“Come away from here,” whispered Philip Welchammer to the girl beside him, seceding from the preacher’s group and adding himself to Jane’s. “Tabitha Gill will be haulin’ us all up to the mourners’ bench pretty soon.”
They played “clap-out,” the girls sitting in their wraps all ready to depart, and the young men turning up their collars and tying on their comforters while waiting a summons. Jane was leader, and with much tittering and secrecy each young lady imparted to Jane the name of the youth she wished to have sit beside her. Dick Hanks was called first, and he stood looking at the array from which he could take but one choice, his lips dropping apart and his expression like that he used to display under the dunce-cap at Gum College. During this interval of silence the drip of sugar-water into troughs played a musical phrase or two, and the stirring and whinnying of the horses could be heard where they were tied to saplings. No rural Ohioan ever walked a quarter of a mile if he had any kind of beast or conveyance to carry him.
Then Dick of course sat down by the wrong girl, and was clapped out, and Dr. Miller was called. Dr. Miller made a pleasing impression by hesitating all along the line, and when he sat down by Mary Thompson her murmur of assent was a tribute to his sagacity. Cousin Tom Randall was summoned, and sung two or three lines of the “Quaker’s Courtship” before throwing himself on the mercy of Nora Waddell. He was clapped out, and said he always expected it. West of the Alleghanies was no place for him; they were even goin’ to clap him out up at uncle’s. Then the preacher came smiling joyfully, and placed himself by Tabitha Gill, where he was tittered over and allowed to remain; and one by one the seats were filled, the less fortunate men making a second trial with more success when their range was narrowed.
Everybody rose up to go home. But a great many “good-nights,” and reproaches for social neglect, and promises of future devotion to each other, had first to be exchanged. Then Jimmy Thompson, who had driven in his buggy expressly to take Jane Davis home, and was wondering what he should do with the preacher, saw with astonishment that Brother Gurley had Jane upon his own arm and was tucking her shawl close to her chin. Her black eyes sparkled within a scarlet hood. She turned about with Brother Gurley, facing all the young associates of her life, and said, “We want you all to come to our house after preachin’ to-morrow. The presidin’ elder will be there.”
“I don’t care nothin’ about the presidin’ elder,” muttered Jimmy Thompson.
“Goin’ to be a weddin’, you know,” explained John Davis, turning from assisting his brother Eck to empty the syrup kettles, and beaming warmly over such a general occasion. “The folks at meeting will all be invited, but Jane said she wanted to ask the young people separate to-night.”
“And next time I come around the circuit,” said Brother Gurley, gathering Jane’s hand in his before the company, “I’ll bring my wife with me.”
They walked away from the campfire, Jane turning her head once or twice to call “Good-night, all,” as if she still clung to every companionable hand. The party watched her an instant in silence.

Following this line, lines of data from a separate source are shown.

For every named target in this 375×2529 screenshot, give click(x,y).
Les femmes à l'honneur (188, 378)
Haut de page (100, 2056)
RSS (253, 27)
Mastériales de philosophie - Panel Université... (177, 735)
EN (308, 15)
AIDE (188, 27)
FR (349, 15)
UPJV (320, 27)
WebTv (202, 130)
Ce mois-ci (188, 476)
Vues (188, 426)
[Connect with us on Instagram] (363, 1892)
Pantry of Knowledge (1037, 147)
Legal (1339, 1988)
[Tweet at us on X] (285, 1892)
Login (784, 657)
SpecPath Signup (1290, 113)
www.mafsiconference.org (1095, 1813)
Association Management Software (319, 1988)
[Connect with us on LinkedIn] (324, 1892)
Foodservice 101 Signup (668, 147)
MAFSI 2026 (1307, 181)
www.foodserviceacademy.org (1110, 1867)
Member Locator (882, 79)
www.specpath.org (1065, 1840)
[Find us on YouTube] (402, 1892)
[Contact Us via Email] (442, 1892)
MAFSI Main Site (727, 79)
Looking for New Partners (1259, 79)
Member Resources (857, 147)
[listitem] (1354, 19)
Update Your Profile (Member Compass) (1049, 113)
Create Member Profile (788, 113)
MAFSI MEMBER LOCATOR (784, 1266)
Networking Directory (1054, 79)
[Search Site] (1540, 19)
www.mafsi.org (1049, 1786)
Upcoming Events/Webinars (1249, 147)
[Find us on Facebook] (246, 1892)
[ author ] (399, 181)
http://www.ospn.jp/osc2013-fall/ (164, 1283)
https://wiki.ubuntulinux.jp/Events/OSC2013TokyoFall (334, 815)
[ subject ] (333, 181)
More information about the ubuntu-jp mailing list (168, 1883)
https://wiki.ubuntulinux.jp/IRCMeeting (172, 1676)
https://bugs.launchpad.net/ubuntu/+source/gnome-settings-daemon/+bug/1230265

Perhaps some were fanciful enough to see her walking away from the high estate of a doctor’s wife in Lancaster, from the Hanks money, and Jimmy Thompson’s thrift, into the constant change and unfailing hardships of Methodist itinerancy. The dancing motion would disappear from her gait, and she who had tittered irreverently at her good mother’s labors with backsliders at the mourners’ bench would come to feel an interest in such sinners herself.
“Dog’d if I thought Jane Davis would ever marry a preacher!” burst out Jimmy Thompson, in sudden and hot disapproval.
“Don’t it beat all!” murmured Tabitha Gill. “And her an unconverted woman in the error of her ways! Jane’s too young for a preacher’s wife.”